Abstract

The thinness of a graph is a width parameter that generalizes some properties of interval graphs, which are exactly the graphs of thinness one. Graphs with thinness at most two include, for example, bipartite convex graphs. Many NP-complete problems can be solved in polynomial time for graphs with bounded thinness, given a suitable representation of the graph. Proper thinness is defined analogously, generalizing proper interval graphs, and a larger family of NP-complete problems are known to be polynomially solvable for graphs with bounded proper thinness. It is known that the thinness of a graph is at most its pathwidth plus one. In this work, we prove that the proper thinness of a graph is at most its bandwidth, for graphs with at least one edge. It is also known that boxicity is a lower bound for the thinness.

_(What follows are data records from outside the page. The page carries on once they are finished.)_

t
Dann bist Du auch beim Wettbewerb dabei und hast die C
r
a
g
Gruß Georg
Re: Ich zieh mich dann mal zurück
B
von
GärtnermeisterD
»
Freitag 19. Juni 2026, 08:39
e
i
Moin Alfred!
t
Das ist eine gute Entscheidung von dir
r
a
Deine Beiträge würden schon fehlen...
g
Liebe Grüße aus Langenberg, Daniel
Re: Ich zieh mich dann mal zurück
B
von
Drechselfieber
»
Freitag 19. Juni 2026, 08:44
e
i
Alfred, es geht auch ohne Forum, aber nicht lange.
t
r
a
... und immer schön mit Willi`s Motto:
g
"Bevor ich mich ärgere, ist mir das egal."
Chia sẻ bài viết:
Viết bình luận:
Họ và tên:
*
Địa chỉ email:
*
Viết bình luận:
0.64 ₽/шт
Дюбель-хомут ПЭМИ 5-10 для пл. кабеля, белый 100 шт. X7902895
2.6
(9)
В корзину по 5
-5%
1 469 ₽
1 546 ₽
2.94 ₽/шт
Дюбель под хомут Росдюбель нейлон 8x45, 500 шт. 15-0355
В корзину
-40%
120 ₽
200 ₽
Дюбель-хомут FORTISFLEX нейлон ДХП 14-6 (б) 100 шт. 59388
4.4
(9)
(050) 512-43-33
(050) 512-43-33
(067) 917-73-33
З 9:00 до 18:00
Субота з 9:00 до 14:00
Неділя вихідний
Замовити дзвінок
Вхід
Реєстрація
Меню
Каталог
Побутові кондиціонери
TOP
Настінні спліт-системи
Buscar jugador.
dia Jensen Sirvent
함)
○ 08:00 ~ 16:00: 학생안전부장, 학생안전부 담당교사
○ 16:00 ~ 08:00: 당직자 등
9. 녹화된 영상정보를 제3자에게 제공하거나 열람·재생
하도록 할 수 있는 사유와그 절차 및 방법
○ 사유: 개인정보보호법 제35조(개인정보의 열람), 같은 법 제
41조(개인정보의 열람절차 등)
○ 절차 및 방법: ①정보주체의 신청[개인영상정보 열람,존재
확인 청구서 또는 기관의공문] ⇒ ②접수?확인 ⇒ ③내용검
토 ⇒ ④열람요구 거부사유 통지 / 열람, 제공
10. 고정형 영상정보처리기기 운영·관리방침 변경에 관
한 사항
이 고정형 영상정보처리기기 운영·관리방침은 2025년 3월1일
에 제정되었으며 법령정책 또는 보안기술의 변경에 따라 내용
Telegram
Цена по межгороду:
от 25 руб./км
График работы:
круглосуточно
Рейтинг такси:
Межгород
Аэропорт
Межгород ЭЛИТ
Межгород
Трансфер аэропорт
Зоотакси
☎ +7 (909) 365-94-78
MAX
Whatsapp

The main results of this work are characterizations of 2-thin and 2-proper thin graphs as intersection graphs of rectangles in the plane with sides parallel to the Cartesian axes and other specific conditions. We also bound the bend number of graphs with low thinness as vertex intersection graphs of paths on a grid (Bk-VPG graphs are the graphs that have a representation in which each path has at most k bends). We show that 2-thin graphs are a subclass of B1-VPG graphs (moreover, of L-graphs, that is, B1-VPG graphs admitting a representation that uses only one of the four possible shapes ⌊,⌋⌈,⌉), and that 3-thin graphs are a subclass of B3-VPG graphs. We also show that B0-VPG graphs may have arbitrarily large thinness, and that not every 4-thin graph is a VPG graph.